In July, workers frustrated with being paid for four days of work in two months began forcing the issue with local and state officials. However, even after word of the non-payment spread, Spirtas’ hands were tied.

“Our job as a landlord is to manage the tenant, not their internal operations,” Spirtas said.

He referenced a “quiet enjoyment” portion of the rental agreement, which allows the tenant to operate without the landlord impeding – as long as conditions are met. Spirtas said those conditions include having safety and operations plans and providing up-to-date insurance.

“As long as they meet those requirements, I can’t walk in, I can’t lock anyone out – my insurance and bylaws won’t allow that,” he said.

Earlier this month, Spirtas was notified VV Steel not longer possessed insurance. He sent a letter to company officials – as well as the workers – asking for updated insurance. That never happened, he said.

“We asked them to please provide it, or else they wouldn’t be able to operate,” he said. “I have an obligation to stop them at the gate if they don’t meet those conditions.”

Lacking the proper documentation, workers were not permitted to enter the job site – something Spirtas said was not easy to see happen.

In addition to not meeting the conditions, Spirtas said his company is owed money for rent, utilities and other “all-encompassing fees.” While he could not give a definitive number, he said the amount owed is in the “six figures.”

“I want this to work for the workers and the tenant,” he said. “I hope they can figure this all out.”

Kumar could not be reached for comment Saturday or earlier this week after Ohio investigators announced he owes nearly $242,000 worth of unpaid wages. Despite this, Spirtas said he hasn’t given up hope on the venture.

“I believe he is an expert in the field and an has an expertise for this business,” he said of Kumar. “The only thing that seems off is his plan and his financial backing. … They hit some speedbumps, but with financial support they can be successful.”

Additionally, Spirtas said there are some positives that have come from the experience.

“VV Steel came and reached out to local labor, and local labor responded and showed up in droves,” he said. “The Ohio Valley has a qualified and capable labor force, and that is attractive to potential tenants.”

Even with VV Steel ceasing operations at the site, Spirtas said there is plenty of activity as he and other company officials continue to search for tenants. He said there are at least five companies operating inside and outside the former plant, with more on the way. He said the goal is to find manufacturing companies who “feed off” the natural gas industry, by taking that product and creating something completely different.

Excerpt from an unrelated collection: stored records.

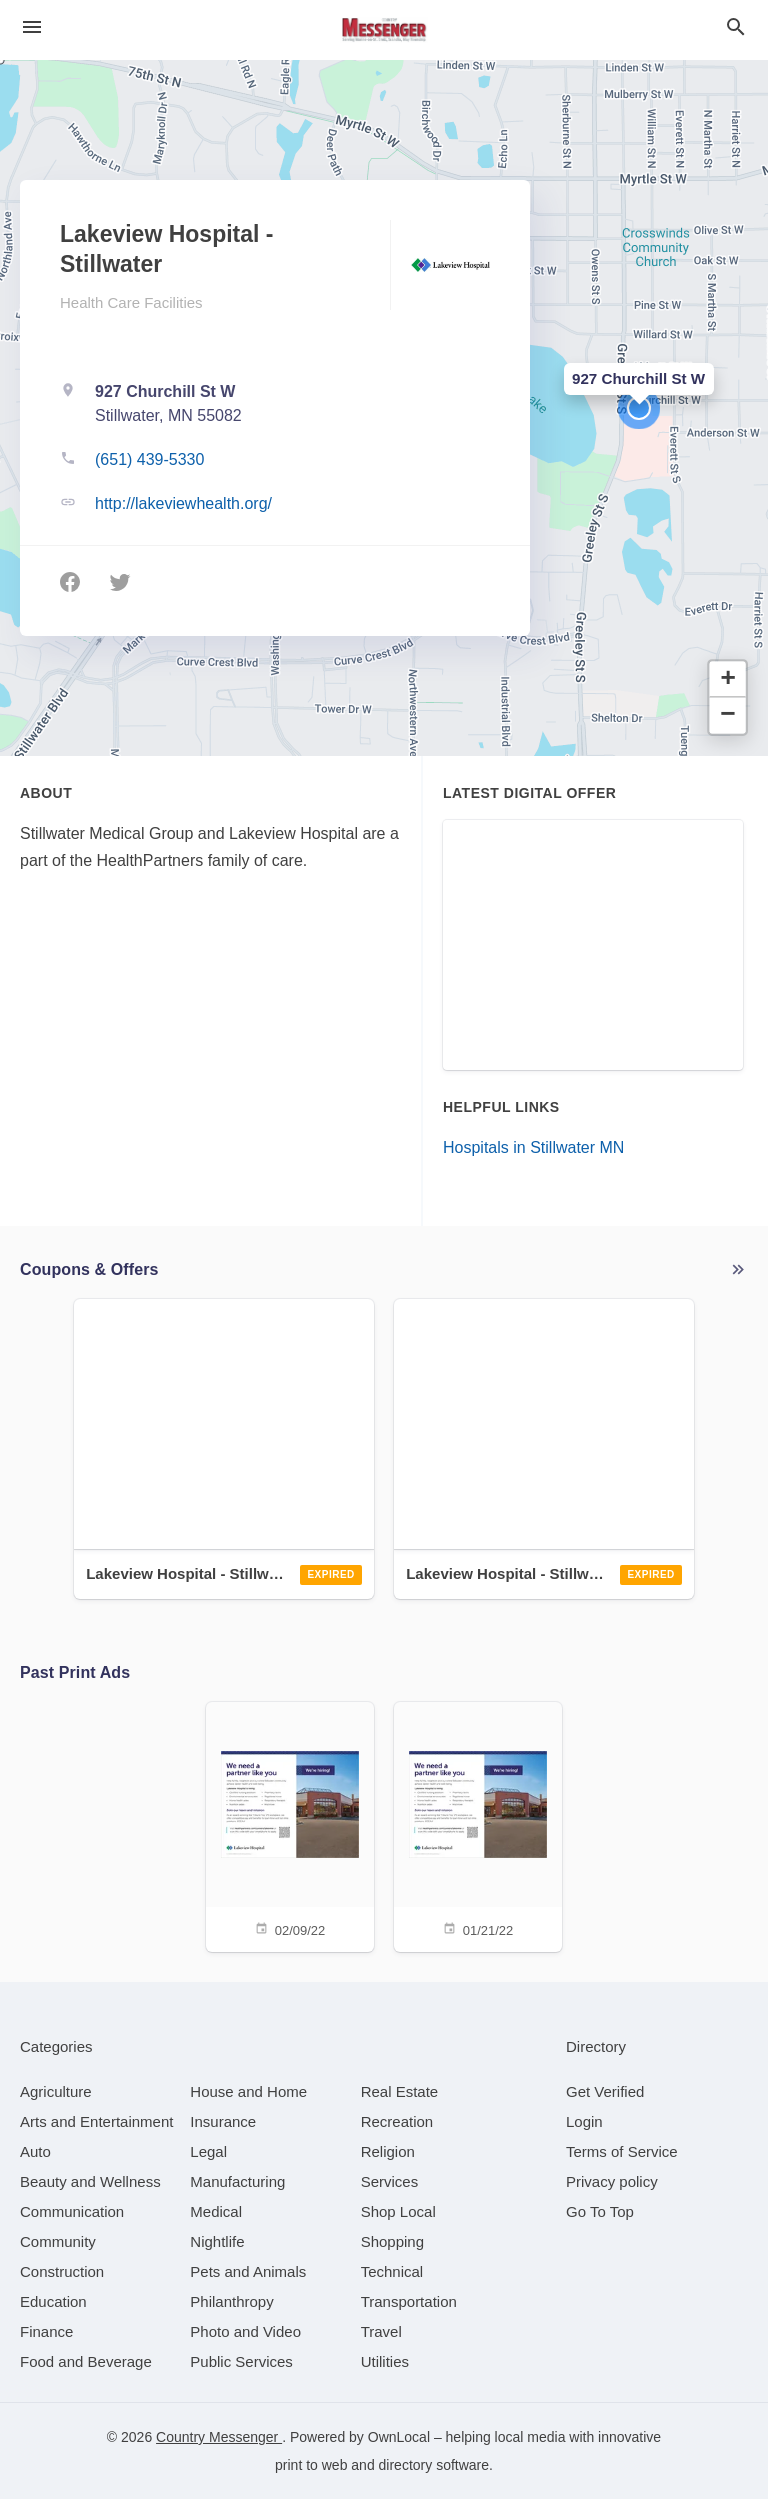 This screenshot has height=2499, width=768. Describe the element at coordinates (217, 2241) in the screenshot. I see `[category Nightlife]` at that location.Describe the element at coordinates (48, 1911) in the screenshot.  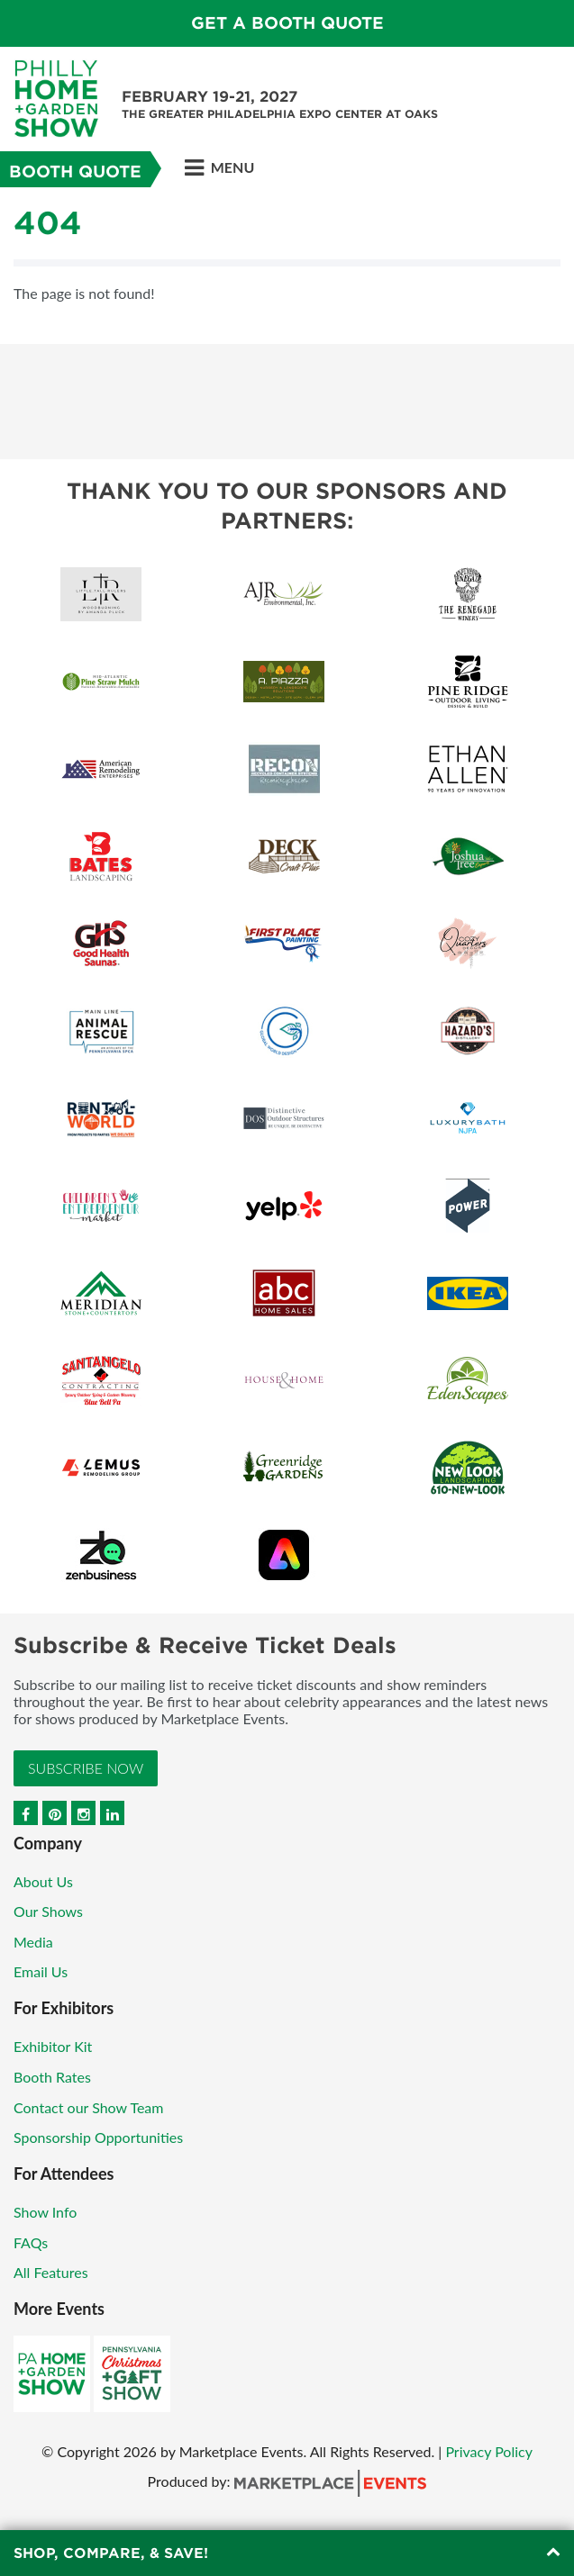
I see `Our Shows` at that location.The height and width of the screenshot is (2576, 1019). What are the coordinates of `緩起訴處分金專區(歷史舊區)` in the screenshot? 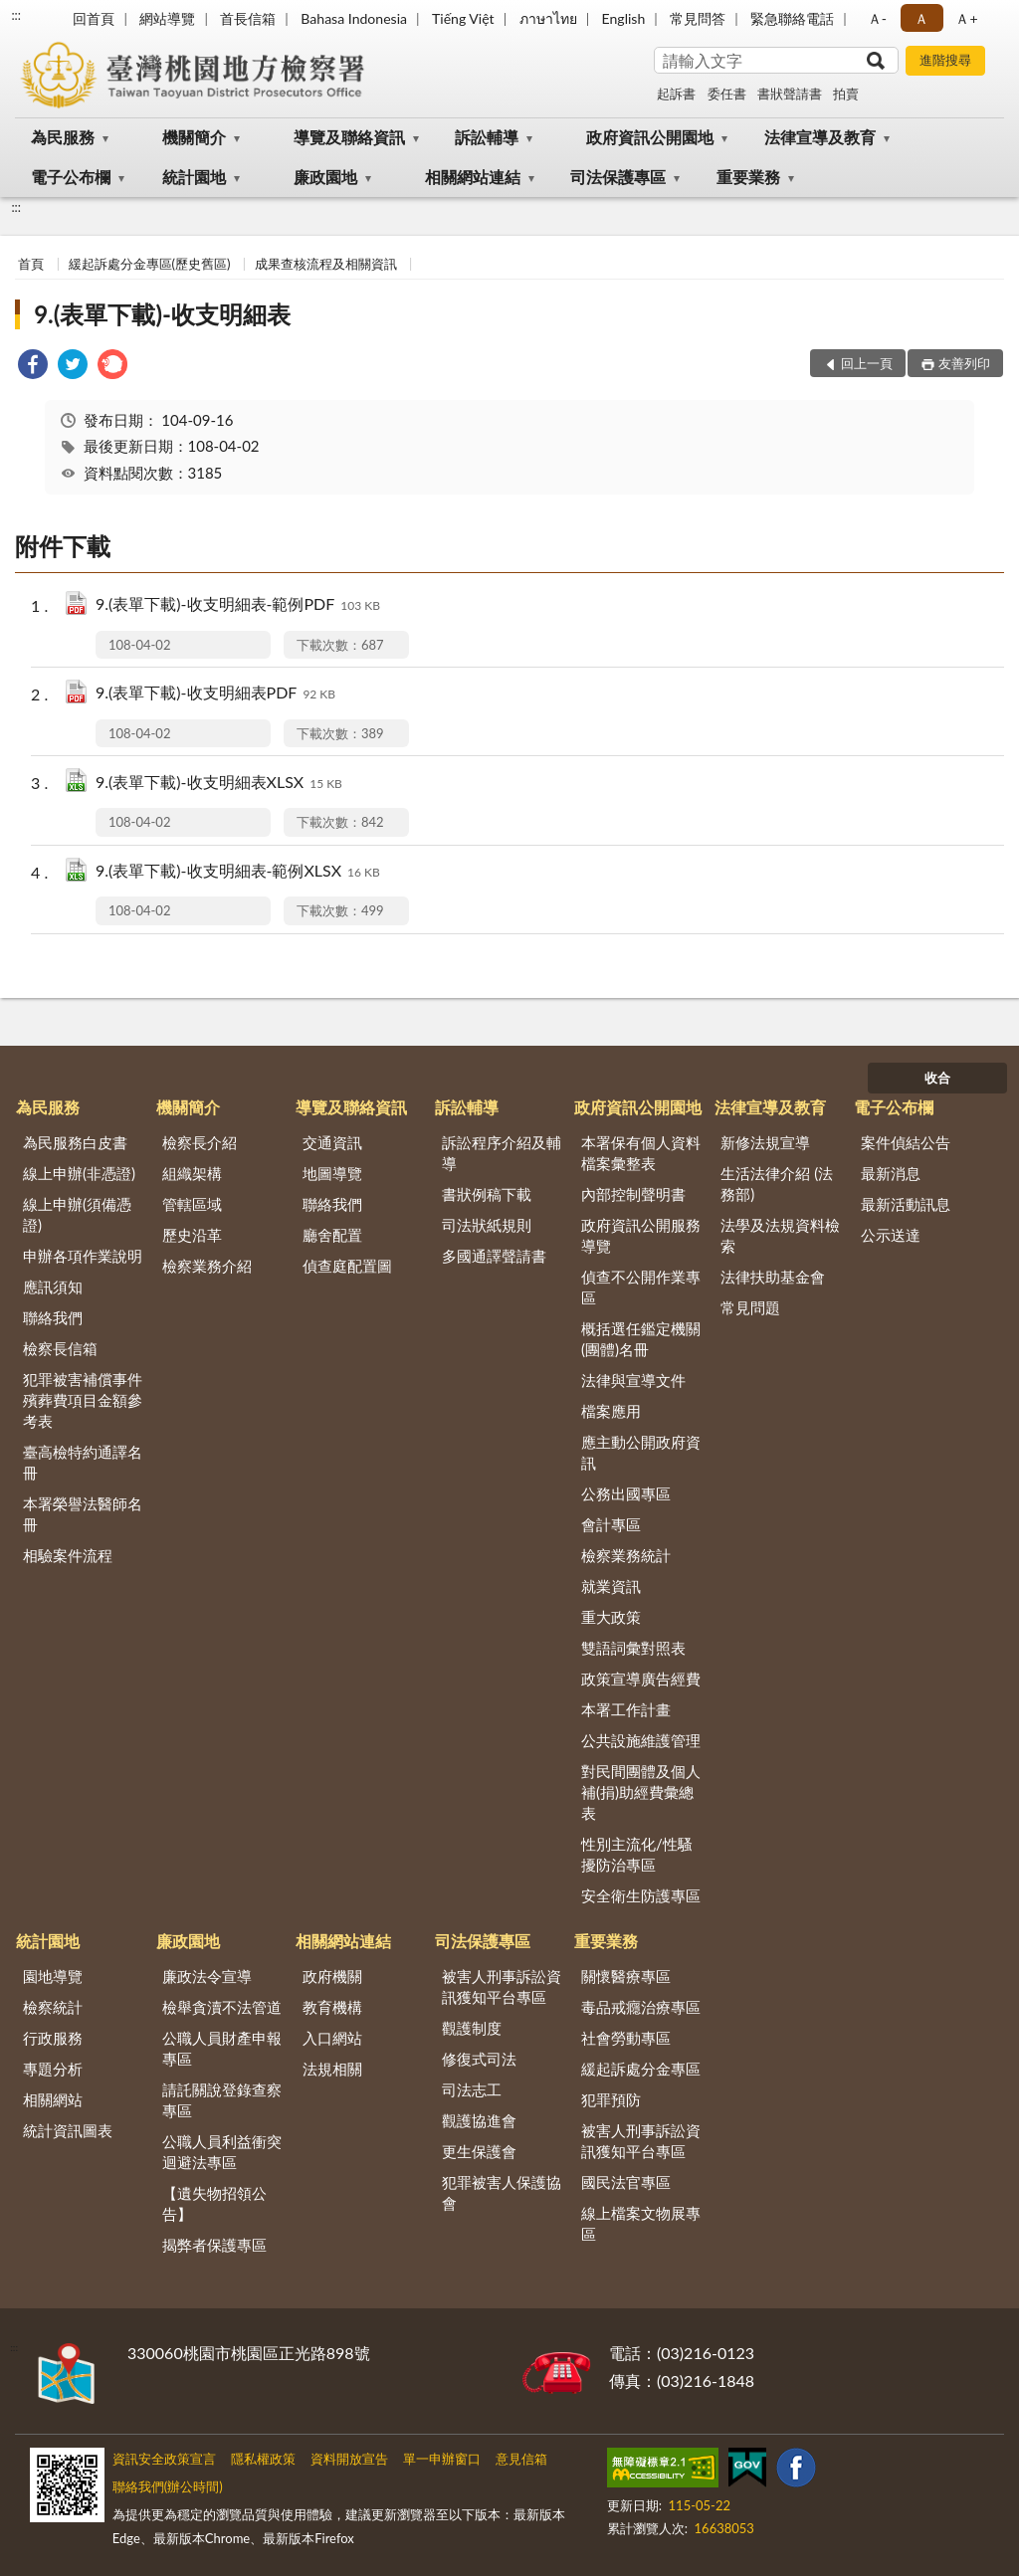 It's located at (150, 264).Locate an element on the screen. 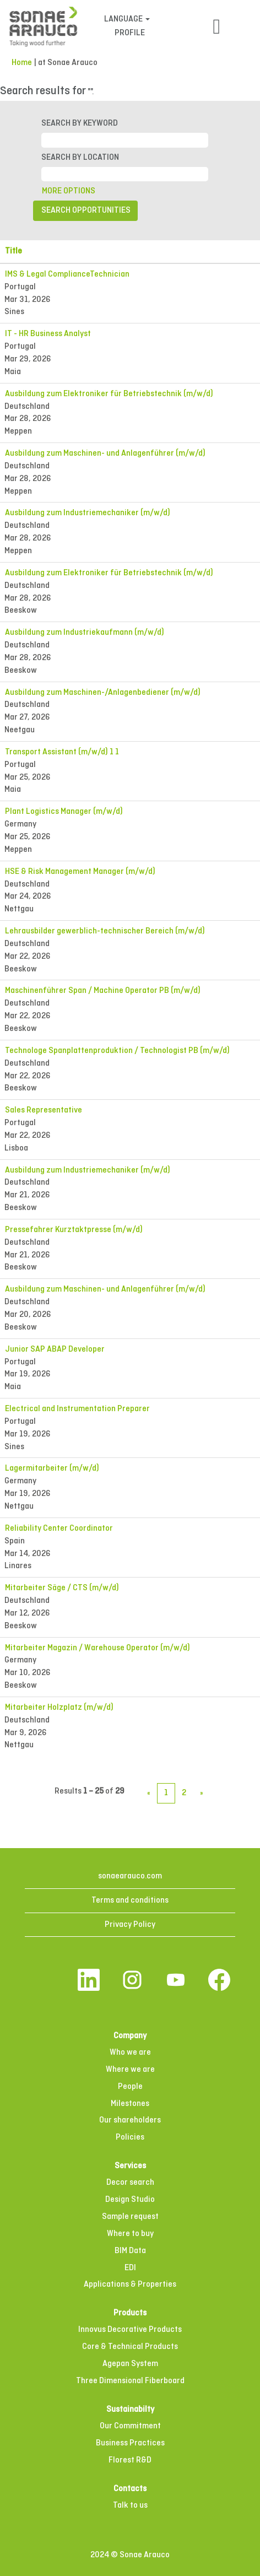  Sales Representative is located at coordinates (43, 1110).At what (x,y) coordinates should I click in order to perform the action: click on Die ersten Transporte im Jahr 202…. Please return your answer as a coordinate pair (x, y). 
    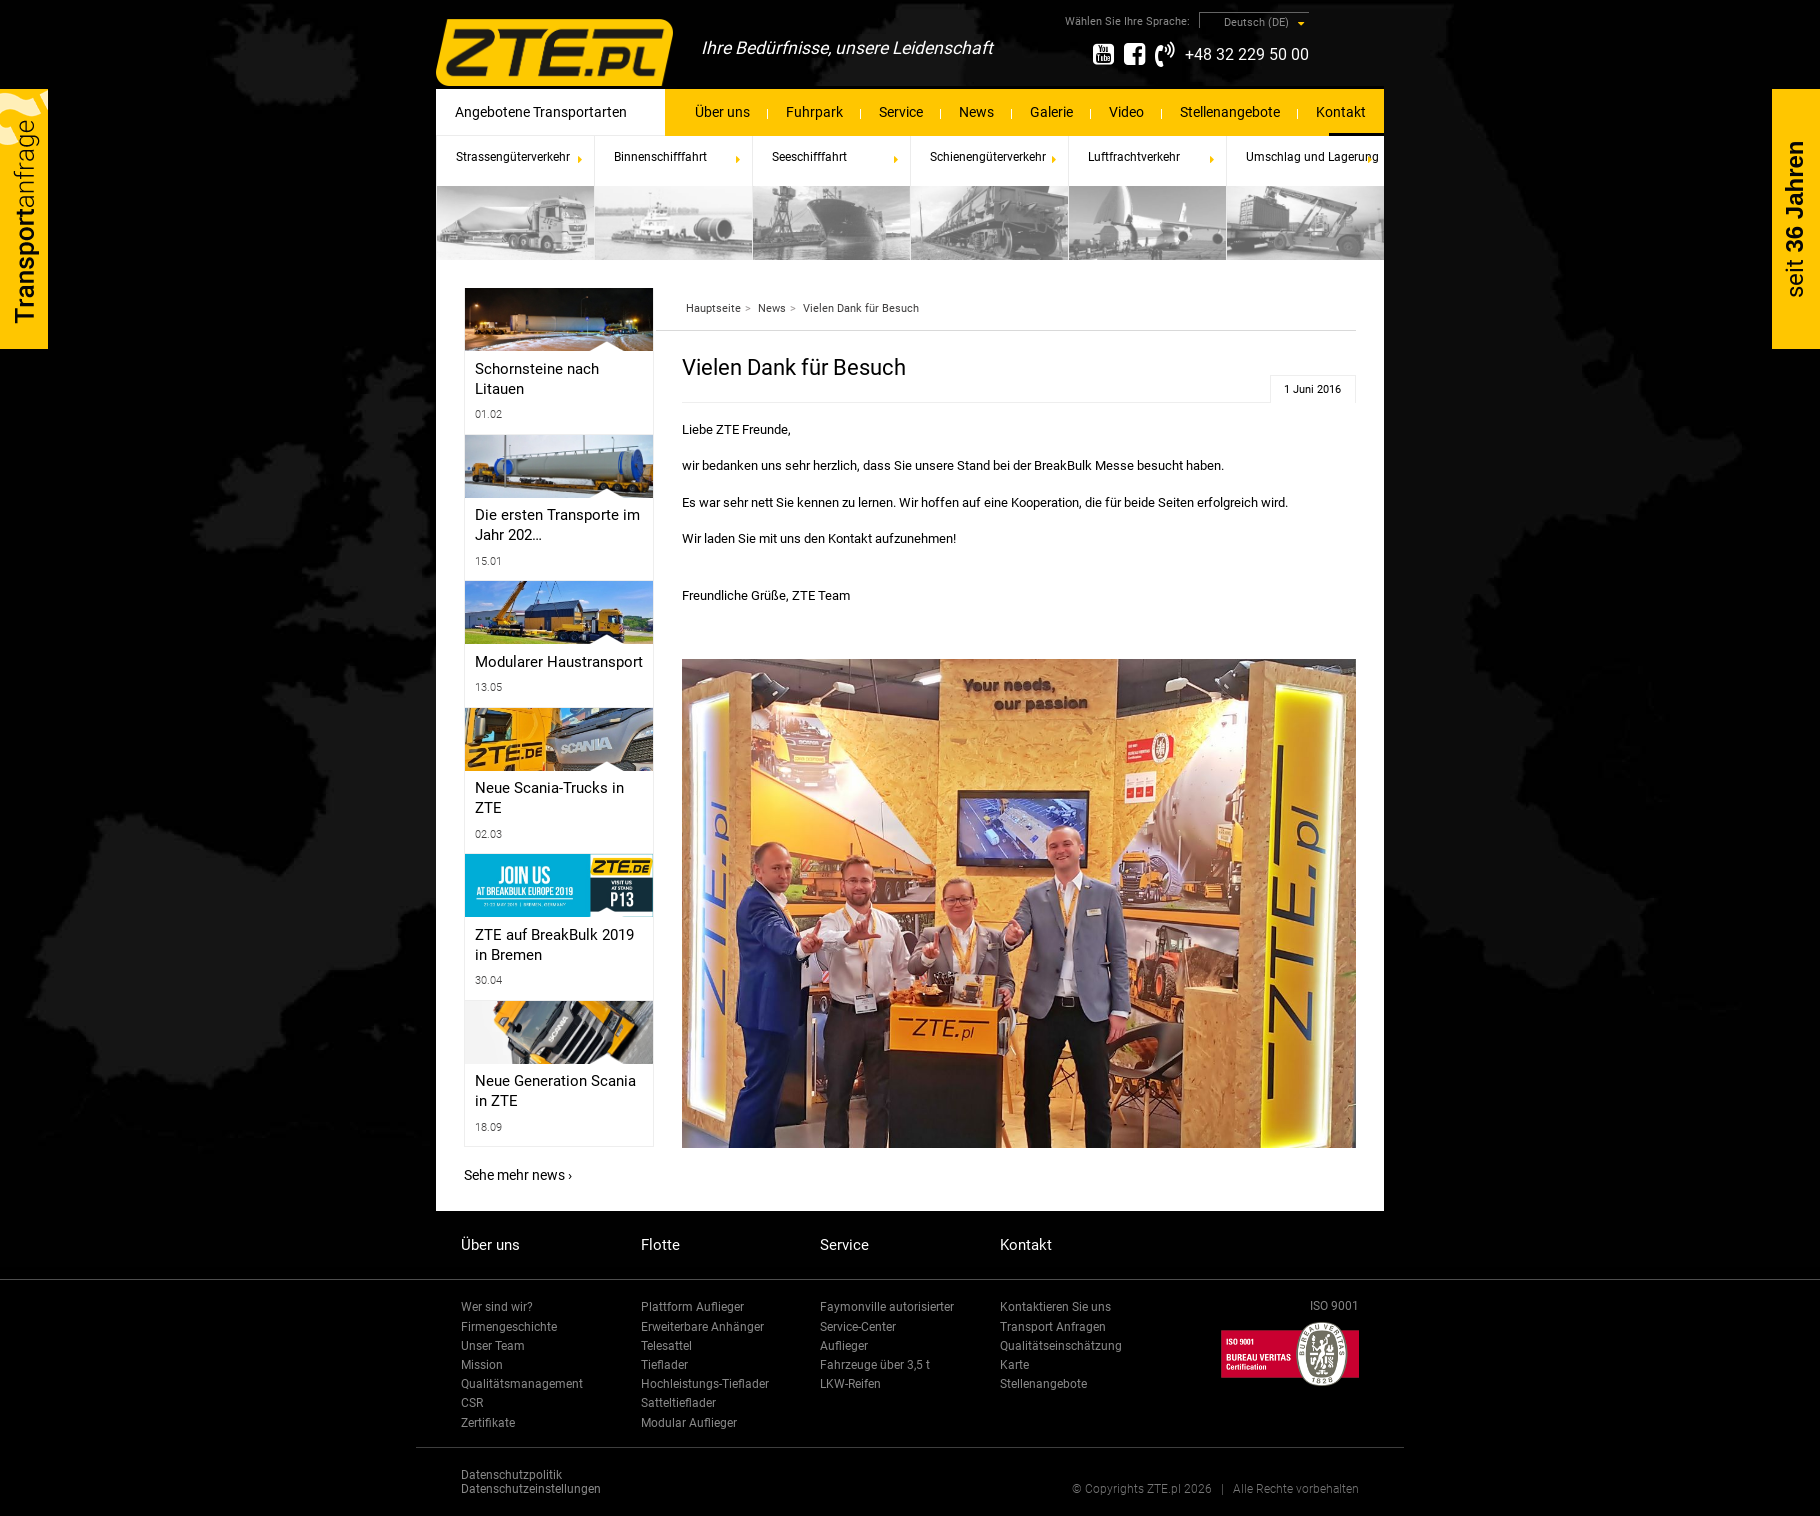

“We want manufacturing-based companies that create high-paying jobs for decades,” he said.

Spirtas said he has the support of JobsOhio, the state’s private economic development agency, as well as various economic groups, to find a way to employ as many local workers as possible at the site. He said when that day comes, he is certain the workers will be ready.

“This area has a great labor force … the infrastructure and the natural resources,” he said. “(VV Steel’s) failure could lead to success.”